Bien sûr, il est certain que vivre avec un diabète peut provoquer des fragilités psychologiques. Evidemment, il existe un risque de trouble alimentaire parce qu’on est constamment en train de contrôler ce que l’on mange. Aussi, le risque de dépression est majoré parce que vivre avec un diabète est quelque chose de lourd. Mais, l’impact de la maladie va dépendre énormément de l’environnement, du suivi, de la bienveillance de tous.
Y-a-t-il des étapes clés de la vie des patients DT1 qui méritent une attention particulière sur le plan psychologique ?

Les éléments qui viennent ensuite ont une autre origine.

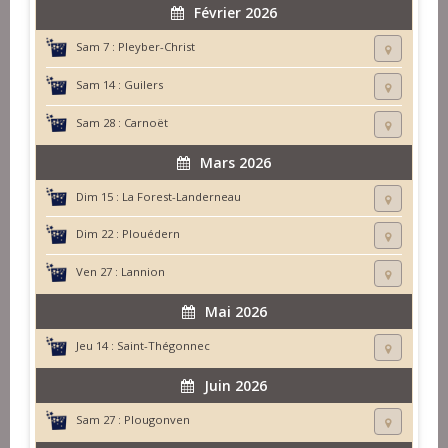
Février 2026
Sam 7 :
Pleyber-Christ
Sam 14 :
Guilers
Sam 28 :
Carnoët
Mars 2026
Dim 15 :
La Forest-Landerneau
Dim 22 :
Plouédern
Ven 27 :
Lannion
Mai 2026
Jeu 14 :
Saint-Thégonnec
Juin 2026
Sam 27 :
Plougonven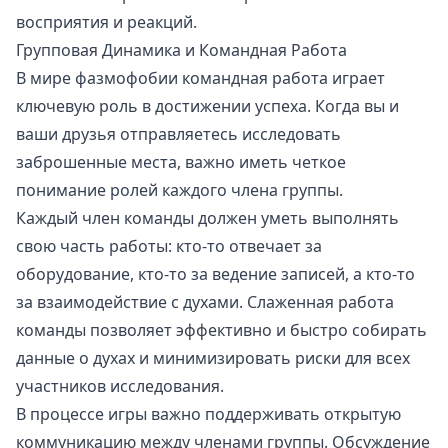
восприятия и реакций.
Групповая Динамика и Командная Работа
В мире фазмофобии командная работа играет
ключевую роль в достижении успеха. Когда вы и
ваши друзья отправляетесь исследовать
заброшенные места, важно иметь четкое
понимание ролей каждого члена группы.
Каждый член команды должен уметь выполнять
свою часть работы: кто-то отвечает за
оборудование, кто-то за ведение записей, а кто-то
за взаимодействие с духами. Слаженная работа
команды позволяет эффективно и быстро собирать
данные о духах и минимизировать риски для всех
участников исследования.
В процессе игры важно поддерживать открытую
коммуникацию между членами группы. Обсуждение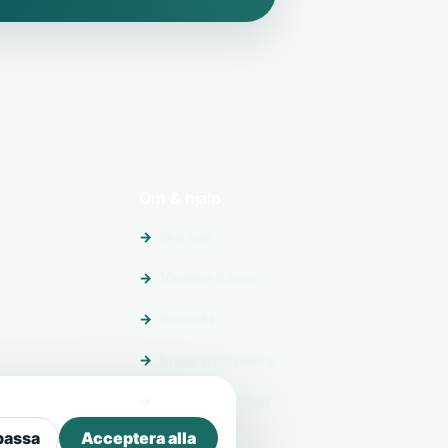
Om & hjälp
Om oss
Vanliga frågor
Kontakt
Integritetspolicy
Allmänna villkor
passa
Acceptera alla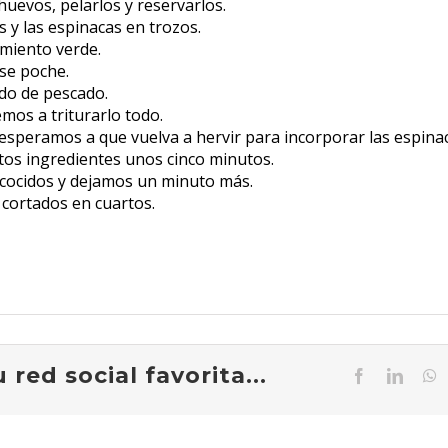
uevos, pelarlos y reservarlos.
 y las espinacas en trozos.
imiento verde.
se poche.
do de pescado.
mos a triturarlo todo.
a esperamos a que vuelva a hervir para incorporar las espina
tos ingredientes unos cinco minutos.
cocidos y dejamos un minuto más.
 cortados en cuartos.
red social favorita...
Facebook
Linked
W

N. H. : La particularité du diabète de type 1 est qu’il survient à tous les âges. Cela peut être chez un tout petit comme chez un adolescent ou un jeune adulte. Dans ce cadre-là, les « premières fois » sont toutes des étapes clés. Cela va de l’annonce, bien sûr, à l’entrée à l’école si le diabète s’est déclaré tout jeune, au premier gouter d’anniversaire, à l’arrivée au collège ou au lycée qui sont des environnements où les jeunes sont un peu plus livrés à eux-mêmes, aux premières vacances sans la famille, à la première soirée, à un changement de traitement… passer des injections à la pompe par exemple implique une adaptation technique mais aussi psychologique. Il faut savoir intégrer cette machine qui est constamment accrochée à soi, se l’approprier pour la considérer comme la sienne, comme une alliée. Ce n’est pas si simple.
Après, bien sûr, une des grandes étapes est l’adolescence, étape importante du processus d’individuation-séparation qui correspond à un besoin d’émancipation de l’adolescent pour pouvoir s’approprier pleinement sa maladie.
L’adolescence est une étape qui inquiète souvent les parents. Ils ont peur que leur enfant ne soit plus aussi vigilant, qu’il ait des velléités de liberté et qu’il néglige la prise en charge du DT1. La plupart du temps cela se passe bien mais il est vrai que l’adolescence et le diabète sont deux états compliqués à concilier, une sorte de paradoxe. L’adolescence par essence est un moment de spontanéité, de liberté, d’expérimentations alors que le diabète est associé à des contraintes, des soins chaque jour. Il faut être vigilant sur la façon dont le jeune va vivre cette période.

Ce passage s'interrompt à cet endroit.